**Brief:** Each entry below is to be reproduced exactly, though any pictures it holds must be omitted.
-- Available data follows --
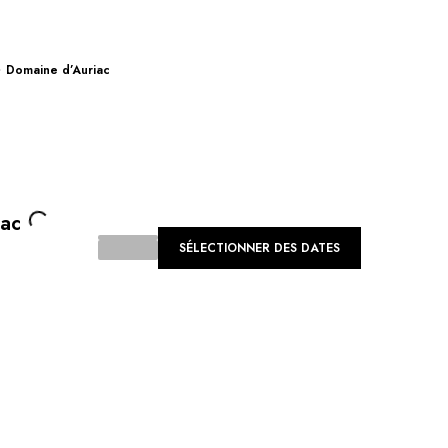
Domaine d’Auriac
Loading...
iac
SÉLECTIONNER DES DATES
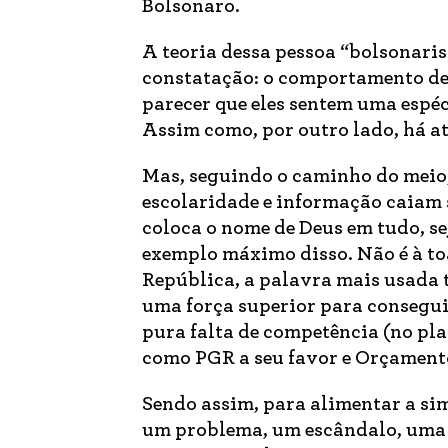
Bolsonaro.
A teoria dessa pessoa “bolsonari
constatação: o comportamento de 
parecer que eles sentem uma espé
Assim como, por outro lado, há at
Mas, seguindo o caminho do meio,
escolaridade e informação caiam
coloca o nome de Deus em tudo, sej
exemplo máximo disso. Não é à to
República, a palavra mais usada t
uma força superior para consegui
pura falta de competência (no pla
como PGR a seu favor e Orçamento
Sendo assim, para alimentar a sim
um problema, um escândalo, uma 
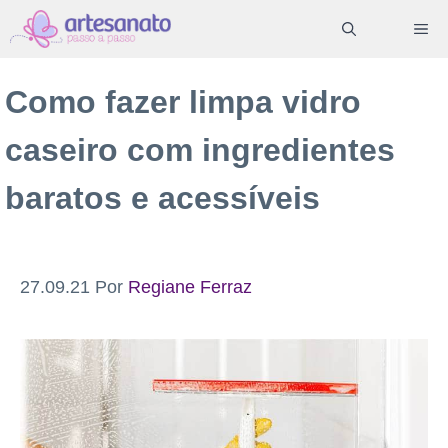
Pular
ME
para
o
Como fazer limpa vidro
conteúdo
caseiro com ingredientes
baratos e acessíveis
27.09.21
Por
Regiane Ferraz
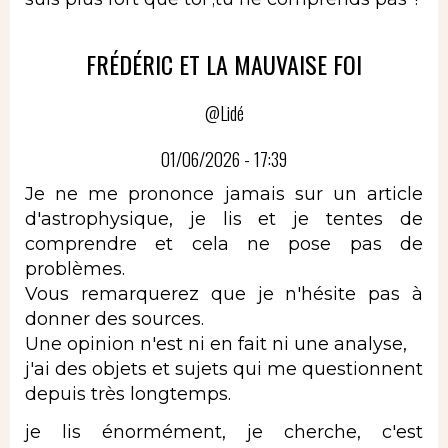
FRÉDÉRIC ET LA MAUVAISE FOI
@Lidé
01/06/2026 - 17:39
Je ne me prononce jamais sur un article
d'astrophysique, je lis et je tentes de
comprendre et cela ne pose pas de
problèmes.
Vous remarquerez que je n'hésite pas à
donner des sources.
Une opinion n'est ni en fait ni une analyse,
j'ai des objets et sujets qui me questionnent
depuis très longtemps.
je lis énormément, je cherche, c'est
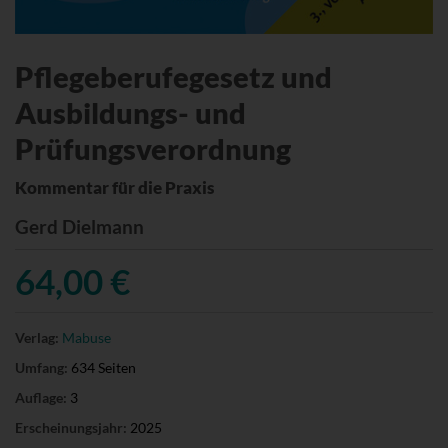
Pflegeberufegesetz und
Ausbildungs- und
Prüfungsverordnung
Kommentar für die Praxis
Gerd Dielmann
64,00 €
Verlag:
Mabuse
Umfang:
634 Seiten
Auflage:
3
Erscheinungsjahr:
2025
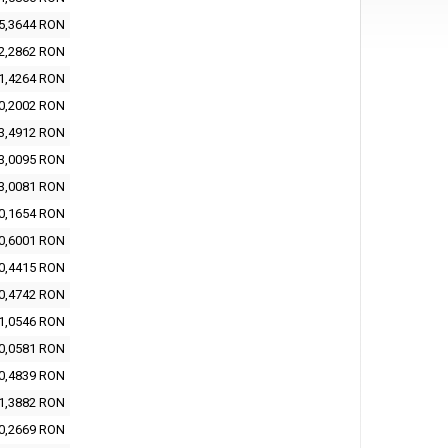
5,3644 RON
2,2862 RON
1,4264 RON
0,2002 RON
3,4912 RON
3,0095 RON
3,0081 RON
0,1654 RON
0,6001 RON
0,4415 RON
0,4742 RON
1,0546 RON
0,0581 RON
0,4839 RON
1,3882 RON
0,2669 RON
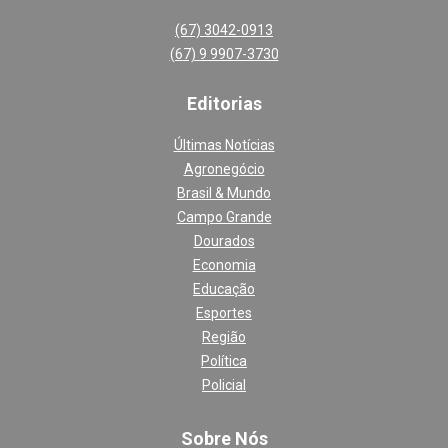
(67) 3042-0913
(67) 9 9907-3730
Editoria
s
Últimas Notícias
Agronegócio
Brasil & Mundo
Campo Grande
Dourados
Economia
Educação
Esportes
Região
Política
Policial
Sobre Nós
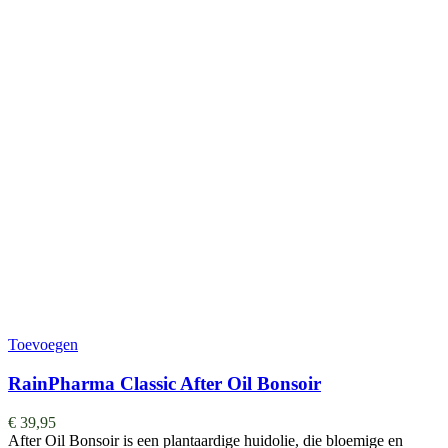
Toevoegen
RainPharma Classic After Oil Bonsoir
€
39,95
After Oil Bonsoir is een plantaardige huidolie, die bloemige en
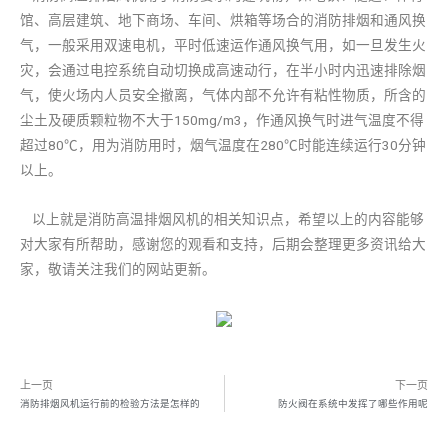
馆、高层建筑、地下商场、车间、烘箱等场合的消防排烟和通风换
气，一般采用双速电机，平时低速运作通风换气用，如一旦发生火
灾，会通过电控系统自动切换成高速动行，在半小时内迅速排除烟
气，使火场内人员安全撤离，气体内部不允许有粘性物质，所含的
尘土及硬质颗粒物不大于150mg/m3，作通风换气时进气温度不得
超过80℃，用为消防用时，烟气温度在280℃时能连续运行30分钟
以上。
以上就是消防高温排烟风机的相关知识点，希望以上的内容能够
对大家有所帮助，感谢您的观看和支持，后期会整理更多资讯给大
家，敬请关注我们的网站更新。
上一页
下一页
消防排烟风机运行前的检验方法是怎样的
防火阀在系统中发挥了哪些作用呢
-- Available data concluded --
**Exercise result:**
Domaine d’Auriac
Loading...
iac
SÉLECTIONNER DES DATES
Bolsonaro.
A teoria dessa pessoa “bolsonari
constatação: o comportamento de 
parecer que eles sentem uma espé
Assim como, por outro lado, há at
Mas, seguindo o caminho do meio,
escolaridade e informação caiam
coloca o nome de Deus em tudo, sej
exemplo máximo disso. Não é à to
República, a palavra mais usada t
uma força superior para consegui
pura falta de competência (no pla
como PGR a seu favor e Orçamento
Sendo assim, para alimentar a sim
um problema, um escândalo, uma 
Pular
ME
para
o
Como fazer limpa vidro
conteúdo
caseiro com ingredientes
baratos e acessíveis
27.09.21
Por
Regiane Ferraz
FRÉDÉRIC ET LA MAUVAISE FOI
@Lidé
01/06/2026 - 17:39
Je ne me prononce jamais sur un article
d'astrophysique, je lis et je tentes de
comprendre et cela ne pose pas de
problèmes.
Vous remarquerez que je n'hésite pas à
donner des sources.
Une opinion n'est ni en fait ni une analyse,
j'ai des objets et sujets qui me questionnent
depuis très longtemps.
je lis énormément, je cherche, c'est
Pflegeberufegesetz und
Ausbildungs- und
Prüfungsverordnung
Kommentar für die Praxis
Gerd Dielmann
64,00 €
Verlag:
Mabuse
Umfang:
634 Seiten
Auflage:
3
Erscheinungsjahr:
2025
5,3644 RON
2,2862 RON
1,4264 RON
0,2002 RON
3,4912 RON
3,0095 RON
3,0081 RON
0,1654 RON
0,6001 RON
0,4415 RON
0,4742 RON
1,0546 RON
0,0581 RON
0,4839 RON
1,3882 RON
0,2669 RON
(67) 3042-0913
(67) 9 9907-3730
Editoria
s
Últimas Notícias
Agronegócio
Brasil & Mundo
Campo Grande
Dourados
Economia
Educação
Esportes
Região
Política
Policial
Sobre Nós
Toevoegen
RainPharma Classic After Oil Bonsoir
€
39,95
After Oil Bonsoir is een plantaardige huidolie, die bloemige en
馆、高层建筑、地下商场、车间、烘箱等场合的消防排烟和通风换
气，一般采用双速电机，平时低速运作通风换气用，如一旦发生火
灾，会通过电控系统自动切换成高速动行，在半小时内迅速排除烟
气，使火场内人员安全撤离，气体内部不允许有粘性物质，所含的
尘土及硬质颗粒物不大于150mg/m3，作通风换气时进气温度不得
超过80℃，用为消防用时，烟气温度在280℃时能连续运行30分钟
以上。
以上就是消防高温排烟风机的相关知识点，希望以上的内容能够
对大家有所帮助，感谢您的观看和支持，后期会整理更多资讯给大
家，敬请关注我们的网站更新。
上一页
下一页
消防排烟风机运行前的检验方法是怎样的
防火阀在系统中发挥了哪些作用呢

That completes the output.